### What is needed
Search the records for the string "staticText", then copy each line that has it.
Start of Block
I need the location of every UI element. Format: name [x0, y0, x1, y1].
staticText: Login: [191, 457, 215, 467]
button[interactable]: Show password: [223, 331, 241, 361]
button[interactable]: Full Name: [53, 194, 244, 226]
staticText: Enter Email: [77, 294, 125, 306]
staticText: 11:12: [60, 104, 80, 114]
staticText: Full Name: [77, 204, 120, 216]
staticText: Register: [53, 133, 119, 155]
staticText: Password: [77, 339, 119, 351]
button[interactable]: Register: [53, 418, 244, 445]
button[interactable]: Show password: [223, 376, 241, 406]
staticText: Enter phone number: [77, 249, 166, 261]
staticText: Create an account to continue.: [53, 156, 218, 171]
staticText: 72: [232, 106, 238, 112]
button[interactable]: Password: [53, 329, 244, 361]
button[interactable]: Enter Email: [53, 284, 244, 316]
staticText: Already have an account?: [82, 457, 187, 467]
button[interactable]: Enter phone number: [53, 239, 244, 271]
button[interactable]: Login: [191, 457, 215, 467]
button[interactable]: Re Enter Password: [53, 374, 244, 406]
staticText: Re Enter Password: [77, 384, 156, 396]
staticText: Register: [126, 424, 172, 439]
End of Block
### Exercise result
staticText: Login: [191, 457, 215, 467]
staticText: Enter Email: [77, 294, 125, 306]
staticText: 11:12: [60, 104, 80, 114]
staticText: Full Name: [77, 204, 120, 216]
staticText: Register: [53, 133, 119, 155]
staticText: Password: [77, 339, 119, 351]
staticText: Enter phone number: [77, 249, 166, 261]
staticText: Create an account to continue.: [53, 156, 218, 171]
staticText: 72: [232, 106, 238, 112]
staticText: Already have an account?: [82, 457, 187, 467]
staticText: Re Enter Password: [77, 384, 156, 396]
staticText: Register: [126, 424, 172, 439]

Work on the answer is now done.